Try it:
From the records below, transcribe only the lines running from the one with "[color=]Gizliliğin Arka Planı: Mossad" through the one with "tanınan bir isim.". Keep both of those end lines.

─── Extracted entries

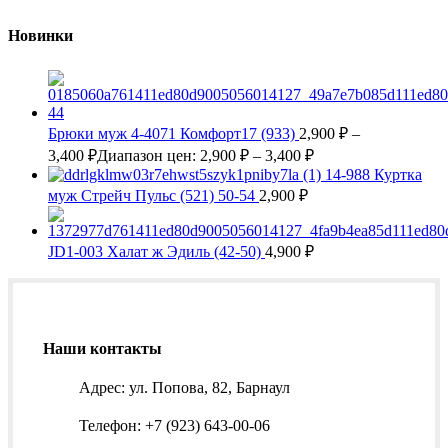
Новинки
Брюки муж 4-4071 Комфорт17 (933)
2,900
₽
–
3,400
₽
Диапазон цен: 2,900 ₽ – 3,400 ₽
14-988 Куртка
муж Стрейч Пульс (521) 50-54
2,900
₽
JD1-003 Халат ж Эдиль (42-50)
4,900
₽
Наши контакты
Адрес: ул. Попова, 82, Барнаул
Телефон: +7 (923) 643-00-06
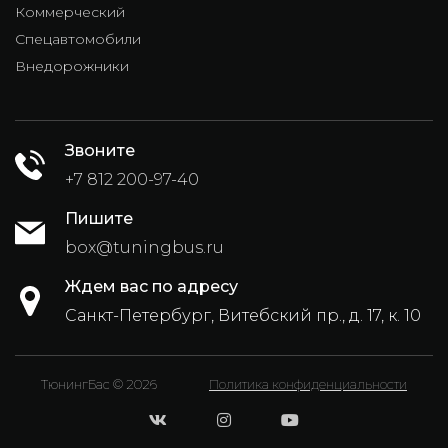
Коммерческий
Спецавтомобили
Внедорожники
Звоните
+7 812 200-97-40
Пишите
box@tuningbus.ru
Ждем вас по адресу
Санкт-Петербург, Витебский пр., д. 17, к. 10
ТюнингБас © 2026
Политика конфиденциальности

──────
─── Extracted entries

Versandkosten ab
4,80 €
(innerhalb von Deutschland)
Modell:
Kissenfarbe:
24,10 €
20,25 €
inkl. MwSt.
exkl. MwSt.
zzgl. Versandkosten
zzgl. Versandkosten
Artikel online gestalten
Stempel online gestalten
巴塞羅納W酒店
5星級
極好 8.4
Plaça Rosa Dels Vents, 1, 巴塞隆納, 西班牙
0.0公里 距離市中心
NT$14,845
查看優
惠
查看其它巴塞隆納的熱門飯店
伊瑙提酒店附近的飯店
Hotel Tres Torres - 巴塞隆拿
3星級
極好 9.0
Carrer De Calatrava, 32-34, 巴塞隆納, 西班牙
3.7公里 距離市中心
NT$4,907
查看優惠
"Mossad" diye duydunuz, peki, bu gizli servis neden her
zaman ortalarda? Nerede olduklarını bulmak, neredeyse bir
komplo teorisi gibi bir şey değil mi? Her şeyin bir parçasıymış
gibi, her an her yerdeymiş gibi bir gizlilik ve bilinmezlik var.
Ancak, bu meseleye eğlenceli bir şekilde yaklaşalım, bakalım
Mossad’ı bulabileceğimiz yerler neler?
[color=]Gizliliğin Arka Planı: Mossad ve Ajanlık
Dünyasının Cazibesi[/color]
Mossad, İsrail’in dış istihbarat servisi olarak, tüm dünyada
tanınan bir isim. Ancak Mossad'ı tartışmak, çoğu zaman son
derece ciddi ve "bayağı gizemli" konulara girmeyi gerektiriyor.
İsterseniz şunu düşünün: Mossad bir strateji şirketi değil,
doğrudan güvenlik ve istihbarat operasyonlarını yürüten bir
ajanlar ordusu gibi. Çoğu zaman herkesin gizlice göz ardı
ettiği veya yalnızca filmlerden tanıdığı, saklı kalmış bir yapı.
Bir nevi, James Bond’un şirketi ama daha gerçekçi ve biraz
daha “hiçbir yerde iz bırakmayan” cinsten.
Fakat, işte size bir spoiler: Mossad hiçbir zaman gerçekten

──────

Response:
[color=]Gizliliğin Arka Planı: Mossad ve Ajanlık
Dünyasının Cazibesi[/color]
Mossad, İsrail’in dış istihbarat servisi olarak, tüm dünyada
tanınan bir isim. Ancak Mossad'ı tartışmak, çoğu zaman son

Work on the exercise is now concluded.